(Extracted entries)

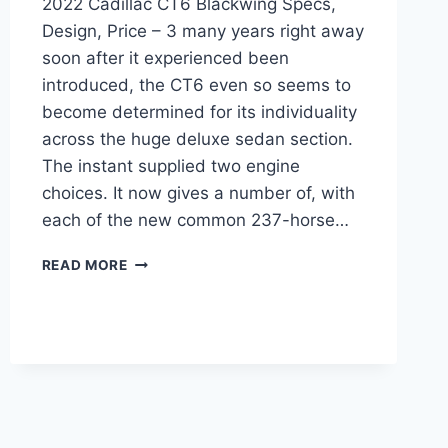
2022 Cadillac CT6 Blackwing Specs,
Design, Price – 3 many years right away
soon after it experienced been
introduced, the CT6 even so seems to
become determined for its individuality
across the huge deluxe sedan section.
The instant supplied two engine
choices. It now gives a number of, with
each of the new common 237-horse…
2022
READ MORE
CADILLAC
CT6
BLACKWING
SPECS,
DESIGN,
PRICE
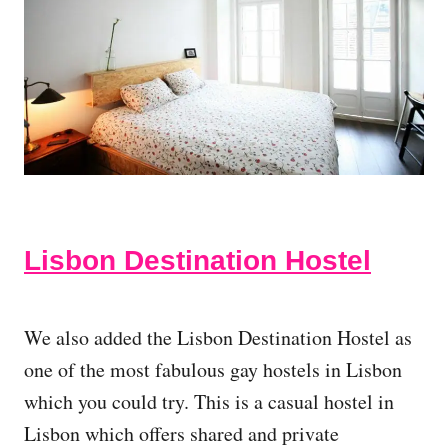
Lisbon Destination Hostel
We also added the Lisbon Destination Hostel as
one of the most fabulous gay hostels in Lisbon
which you could try. This is a casual hostel in
Lisbon which offers shared and private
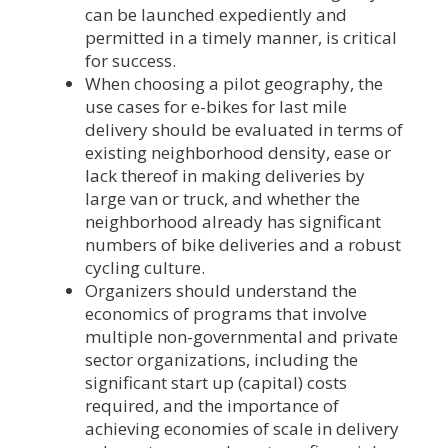
can be launched expediently and
permitted in a timely manner, is critical
for success.
When choosing a pilot geography, the
use cases for e-bikes for last mile
delivery should be evaluated in terms of
existing neighborhood density, ease or
lack thereof in making deliveries by
large van or truck, and whether the
neighborhood already has significant
numbers of bike deliveries and a robust
cycling culture.
Organizers should understand the
economics of programs that involve
multiple non-governmental and private
sector organizations, including the
significant start up (capital) costs
required, and the importance of
achieving economies of scale in delivery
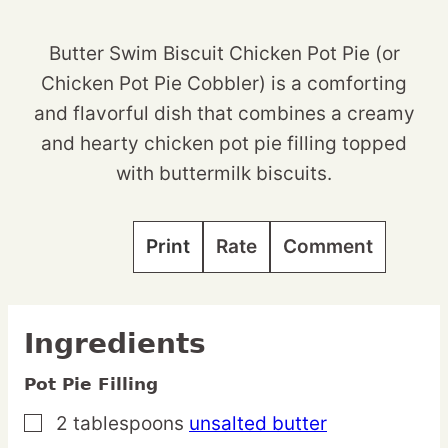
Butter Swim Biscuit Chicken Pot Pie (or
Chicken Pot Pie Cobbler) is a comforting
and flavorful dish that combines a creamy
and hearty chicken pot pie filling topped
with buttermilk biscuits.
Print
Rate
Comment
Ingredients
Pot Pie Filling
2
tablespoons
unsalted butter
▢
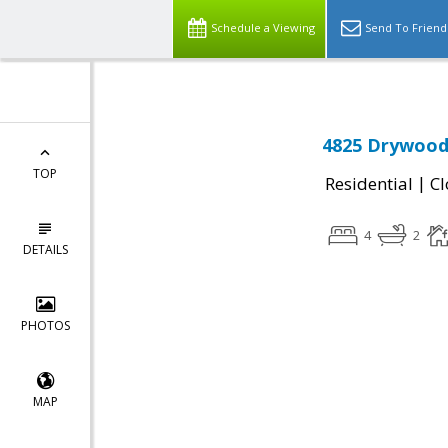
Schedule a Viewing
Send To Friend
4825 Drywood 
TOP
|
Residential
Cl
4
2
DETAILS
PHOTOS
MAP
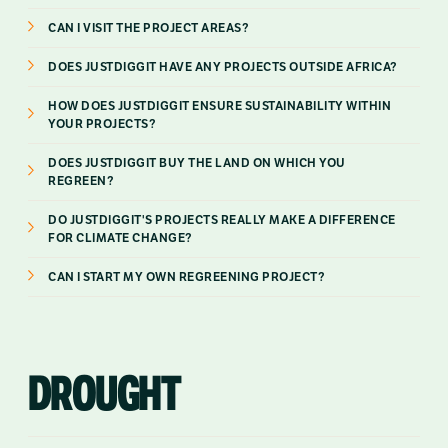
CAN I VISIT THE PROJECT AREAS?
DOES JUSTDIGGIT HAVE ANY PROJECTS OUTSIDE AFRICA?
HOW DOES JUSTDIGGIT ENSURE SUSTAINABILITY WITHIN
YOUR PROJECTS?
DOES JUSTDIGGIT BUY THE LAND ON WHICH YOU
REGREEN?
DO JUSTDIGGIT'S PROJECTS REALLY MAKE A DIFFERENCE
FOR CLIMATE CHANGE?
CAN I START MY OWN REGREENING PROJECT?
DROUGHT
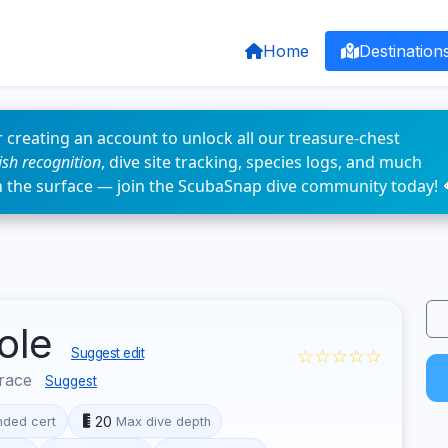
Home
Destination
 creating an account to unlock all our treasure-chest
fish recognition
, dive site tracking, species logs, and much
n the surface — join the ScubaSnap dive community today! 
Mole
☆☆☆☆☆
Suggest edit
race
Suggest
20
ded cert
Max dive depth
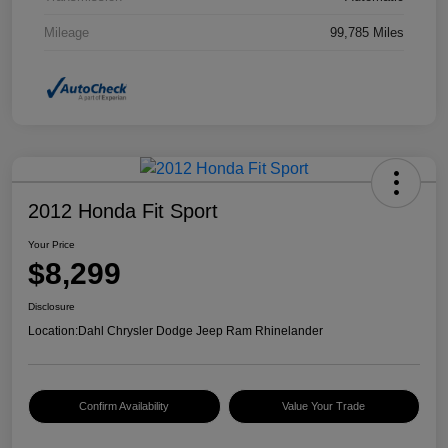
Mileage
99,785 Miles
2012 Honda Fit Sport
Your Price
$8,299
Disclosure
Location:
Dahl Chrysler Dodge Jeep Ram Rhinelander
Confirm Availability
Value Your Trade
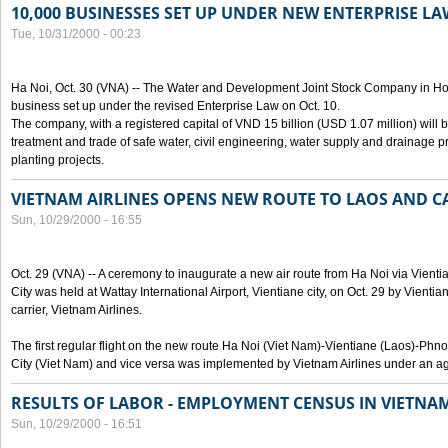
10,000 BUSINESSES SET UP UNDER NEW ENTERPRISE LA
Tue, 10/31/2000 - 00:23
Ha Noi, Oct. 30 (VNA) -- The Water and Development Joint Stock Company in Ho
business set up under the revised Enterprise Law on Oct. 10.
The company, with a registered capital of VND 15 billion (USD 1.07 million) will b
treatment and trade of safe water, civil engineering, water supply and drainage pro
planting projects.
VIETNAM AIRLINES OPENS NEW ROUTE TO LAOS AND 
Sun, 10/29/2000 - 16:55
Oct. 29 (VNA) -- A ceremony to inaugurate a new air route from Ha Noi via Vie
City was held at Wattay International Airport, Vientiane city, on Oct. 29 by Vienti
carrier, Vietnam Airlines.
The first regular flight on the new route Ha Noi (Viet Nam)-Vientiane (Laos)-
City (Viet Nam) and vice versa was implemented by Vietnam Airlines under an ag
RESULTS OF LABOR - EMPLOYMENT CENSUS IN VIETNA
Sun, 10/29/2000 - 16:51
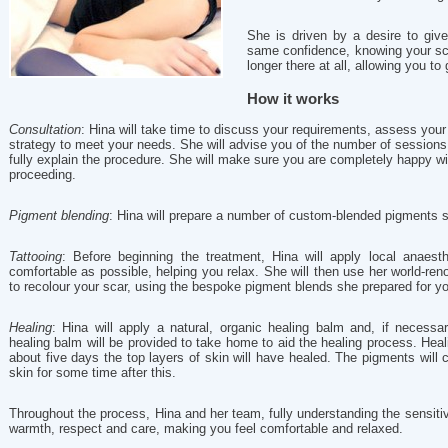
She is driven by a desire to giv
same confidence, knowing your sc
longer there at all, allowing you to 
How it works
Consultation
: Hina will take time to discuss your requirements, assess your
strategy to meet your needs. She will advise you of the number of sessions
fully explain the procedure. She will make sure you are completely happy w
proceeding.
Pigment blending
: Hina will prepare a number of custom-blended pigments sp
Tattooing
: Before beginning the treatment, Hina will apply local anaes
comfortable as possible, helping you relax. She will then use her world-renow
to recolour your scar, using the bespoke pigment blends she prepared for you
Healing
: Hina will apply a natural, organic healing balm and, if necessar
healing balm will be provided to take home to aid the healing process. Heal
about five days the top layers of skin will have healed. The pigments will c
skin for some time after this.
Throughout the process, Hina and her team, fully understanding the sensitive 
warmth, respect and care, making you feel comfortable and relaxed.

(End Extracted entries)

- Task brief: Every line of the listing above is to be repeated exactly, with its pictures left out.

- Task output:
2022 Cadillac CT6 Blackwing Specs,
Design, Price – 3 many years right away
soon after it experienced been
introduced, the CT6 even so seems to
become determined for its individuality
across the huge deluxe sedan section.
The instant supplied two engine
choices. It now gives a number of, with
each of the new common 237-horse…
2022
READ MORE
CADILLAC
CT6
BLACKWING
SPECS,
DESIGN,
PRICE
Lisbon Destination Hostel
We also added the Lisbon Destination Hostel as
one of the most fabulous gay hostels in Lisbon
which you could try. This is a casual hostel in
Lisbon which offers shared and private
can be launched expediently and
permitted in a timely manner, is critical
for success.
When choosing a pilot geography, the
use cases for e-bikes for last mile
delivery should be evaluated in terms of
existing neighborhood density, ease or
lack thereof in making deliveries by
large van or truck, and whether the
neighborhood already has significant
numbers of bike deliveries and a robust
cycling culture.
Organizers should understand the
economics of programs that involve
multiple non-governmental and private
sector organizations, including the
significant start up (capital) costs
required, and the importance of
achieving economies of scale in delivery
Butter Swim Biscuit Chicken Pot Pie (or
Chicken Pot Pie Cobbler) is a comforting
and flavorful dish that combines a creamy
and hearty chicken pot pie filling topped
with buttermilk biscuits.
Print
Rate
Comment
Ingredients
Pot Pie Filling
2
tablespoons
unsalted butter
▢
Schedule a Viewing
Send To Friend
4825 Drywood 
TOP
|
Residential
Cl
4
2
DETAILS
PHOTOS
MAP
CAN I VISIT THE PROJECT AREAS?
DOES JUSTDIGGIT HAVE ANY PROJECTS OUTSIDE AFRICA?
HOW DOES JUSTDIGGIT ENSURE SUSTAINABILITY WITHIN
YOUR PROJECTS?
DOES JUSTDIGGIT BUY THE LAND ON WHICH YOU
REGREEN?
DO JUSTDIGGIT'S PROJECTS REALLY MAKE A DIFFERENCE
FOR CLIMATE CHANGE?
CAN I START MY OWN REGREENING PROJECT?
DROUGHT
Home
Destination
 creating an account to unlock all our treasure-chest
fish recognition
, dive site tracking, species logs, and much
n the surface — join the ScubaSnap dive community today! 
Mole
☆☆☆☆☆
Suggest edit
race
Suggest
20
ded cert
Max dive depth
Mileage
99,785 Miles
2012 Honda Fit Sport
Your Price
$8,299
Disclosure
Location:
Dahl Chrysler Dodge Jeep Ram Rhinelander
Confirm Availability
Value Your Trade
10,000 BUSINESSES SET UP UNDER NEW ENTERPRISE LA
Tue, 10/31/2000 - 00:23
Ha Noi, Oct. 30 (VNA) -- The Water and Development Joint Stock Company in Ho
business set up under the revised Enterprise Law on Oct. 10.
The company, with a registered capital of VND 15 billion (USD 1.07 million) will b
treatment and trade of safe water, civil engineering, water supply and drainage pro
planting projects.
VIETNAM AIRLINES OPENS NEW ROUTE TO LAOS AND 
Sun, 10/29/2000 - 16:55
Oct. 29 (VNA) -- A ceremony to inaugurate a new air route from Ha Noi via Vie
City was held at Wattay International Airport, Vientiane city, on Oct. 29 by Vienti
carrier, Vietnam Airlines.
The first regular flight on the new route Ha Noi (Viet Nam)-Vientiane (Laos)-
City (Viet Nam) and vice versa was implemented by Vietnam Airlines under an ag
RESULTS OF LABOR - EMPLOYMENT CENSUS IN VIETNA
Sun, 10/29/2000 - 16:51
She is driven by a desire to giv
same confidence, knowing your sc
longer there at all, allowing you to 
How it works
Consultation
: Hina will take time to discuss your requirements, assess your
strategy to meet your needs. She will advise you of the number of sessions
fully explain the procedure. She will make sure you are completely happy w
proceeding.
Pigment blending
: Hina will prepare a number of custom-blended pigments sp
Tattooing
: Before beginning the treatment, Hina will apply local anaes
comfortable as possible, helping you relax. She will then use her world-renow
to recolour your scar, using the bespoke pigment blends she prepared for you
Healing
: Hina will apply a natural, organic healing balm and, if necessar
healing balm will be provided to take home to aid the healing process. Heal
about five days the top layers of skin will have healed. The pigments will c
skin for some time after this.
Throughout the process, Hina and her team, fully understanding the sensitive 
warmth, respect and care, making you feel comfortable and relaxed.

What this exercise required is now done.